As with Jason Rohrer's
previous game Passage
is an autobiographical game and it has a similar visual style. No explanation of the goal or the game mechanics is given and just like Rob Humble's
art games a large part of the appeal is in discovering the gameplay. As such, the rest of the description below can be considered a spoiler and should not be read before first playing the game.Gravitation
is played as a metaphor of how the protagonist's moods and creative endeavors affect his family and vice versa. The player controls a bitmapped character in an environment that can only be explored vertically. The only other character is a small boy, Rohrer's son Mez. A single gameplay session consists of eight minutes with a clock counting down the seconds. By climbing platforms, the player collects blue stars (prizes) that drop down to the lowest level. As soon as they hit the ground, a number appears on them, counting down from nine to one. To collect the points, the blocks need to be pushed into a fireplace, but if the player stacks too many before coming back down, it becomes hard to move them around. Collecting the stars is not a goal by itself, the player can choose to play with Mez all the time and not achieve anything else, or go for the stars with the chance of having Mez disappear.
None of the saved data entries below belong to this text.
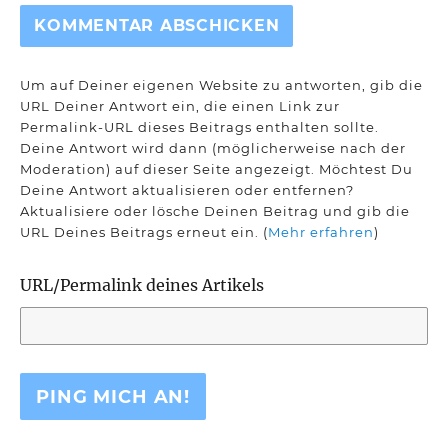
Um auf Deiner eigenen Website zu antworten, gib die
URL Deiner Antwort ein, die einen Link zur
Permalink-URL dieses Beitrags enthalten sollte.
Deine Antwort wird dann (möglicherweise nach der
Moderation) auf dieser Seite angezeigt. Möchtest Du
Deine Antwort aktualisieren oder entfernen?
Aktualisiere oder lösche Deinen Beitrag und gib die
URL Deines Beitrags erneut ein. (
Mehr erfahren
)
URL/Permalink deines Artikels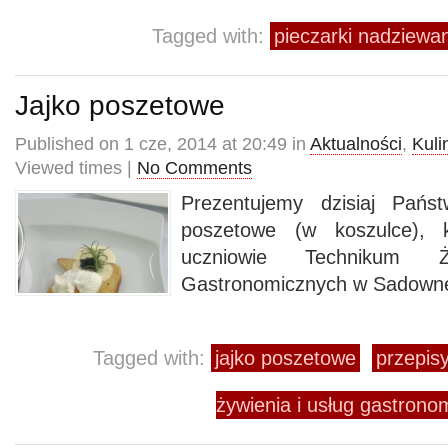
Tagged with:
pieczarki nadziewa
Jajko poszetowe
Published on 1 cze, 2014 at 20:49 in
Aktualności
,
Kuli
Viewed times |
No Comments
Prezentujemy dzisiaj Pańs
poszetowe (w koszulce), 
uczniowie Technikum 
Gastronomicznych w Sadown
Tagged with:
jajko poszetowe
przepisy
żywienia i usług gastro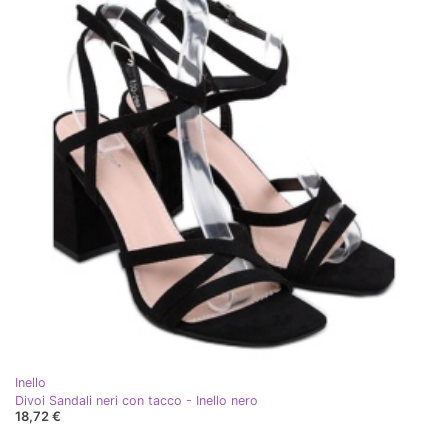
Inello
Divoi Sandali neri con tacco - Inello nero
18,72 €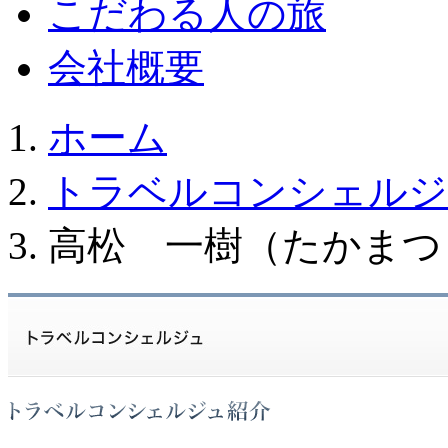
こだわる人の旅
会社概要
ホーム
トラベルコンシェルジ
高松 一樹（たかまつ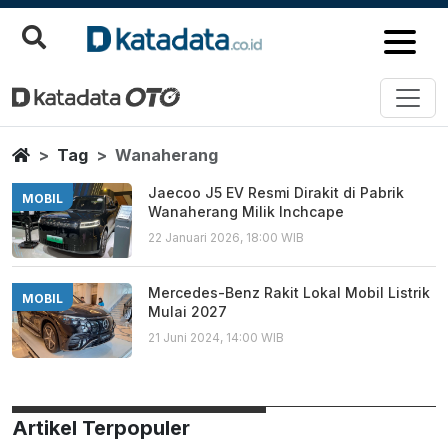
Wanaherang
Berita Terbaru
Home
Tag
Wanaherang
Jaecoo J5 EV Resmi Dirakit di Pabrik
MOBIL
Wanaherang Milik Inchcape
22 Januari 2026, 18:00 WIB
Mercedes-Benz Rakit Lokal Mobil Listrik
MOBIL
Mulai 2027
21 Juni 2024, 14:00 WIB
Artikel Terpopuler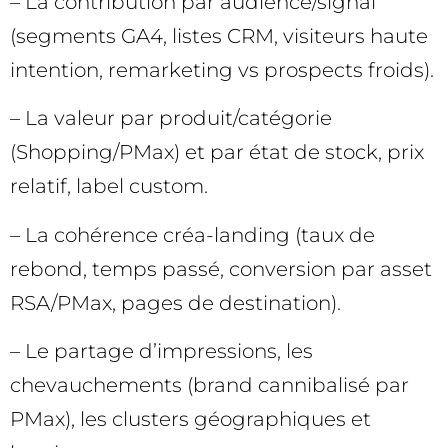
– La contribution par audience/signal
(segments GA4, listes CRM, visiteurs haute
intention, remarketing vs prospects froids).
– La valeur par produit/catégorie
(Shopping/PMax) et par état de stock, prix
relatif, label custom.
– La cohérence créa-landing (taux de
rebond, temps passé, conversion par asset
RSA/PMax, pages de destination).
– Le partage d’impressions, les
chevauchements (brand cannibalisé par
PMax), les clusters géographiques et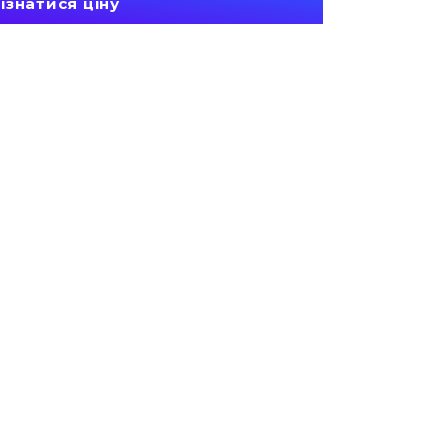
ізнатися ціну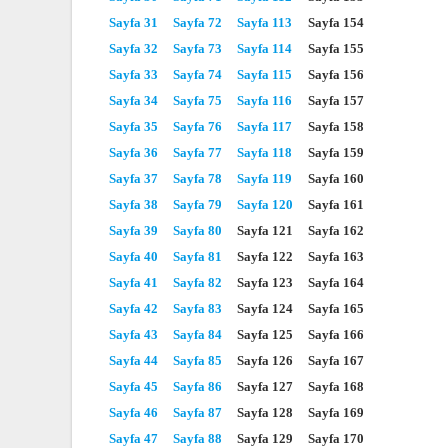
Sayfa 31
Sayfa 72
Sayfa 113
Sayfa 154
Sayfa 32
Sayfa 73
Sayfa 114
Sayfa 155
Sayfa 33
Sayfa 74
Sayfa 115
Sayfa 156
Sayfa 34
Sayfa 75
Sayfa 116
Sayfa 157
Sayfa 35
Sayfa 76
Sayfa 117
Sayfa 158
Sayfa 36
Sayfa 77
Sayfa 118
Sayfa 159
Sayfa 37
Sayfa 78
Sayfa 119
Sayfa 160
Sayfa 38
Sayfa 79
Sayfa 120
Sayfa 161
Sayfa 39
Sayfa 80
Sayfa 121
Sayfa 162
Sayfa 40
Sayfa 81
Sayfa 122
Sayfa 163
Sayfa 41
Sayfa 82
Sayfa 123
Sayfa 164
Sayfa 42
Sayfa 83
Sayfa 124
Sayfa 165
Sayfa 43
Sayfa 84
Sayfa 125
Sayfa 166
Sayfa 44
Sayfa 85
Sayfa 126
Sayfa 167
Sayfa 45
Sayfa 86
Sayfa 127
Sayfa 168
Sayfa 46
Sayfa 87
Sayfa 128
Sayfa 169
Sayfa 47
Sayfa 88
Sayfa 129
Sayfa 170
Mez is on the lowest level and he throws a ball the protagonist can return. This clears up the sky (and the character's mind) and allows the main character to jump and reach higher areas. At the same time, the frame size grows. When staying up the higher levels too long, Mez will disappear, leaving behind the red ball, most likely as an affirmation of the player's greed or neglect. It is not possible to collect all stars at once, grab all of them, or reach the top of the level. After a while, the frame size shrinks again, the environment turns cold and the main character can barely jump. This can be restored by returning to the lowest level, pushing stars into the fire or by playing with Mez. The entire sky also clears up when flames come out of the player's head, possibly referring to a manic or mad state, providing a short burst of motivation before eventually returning to depression.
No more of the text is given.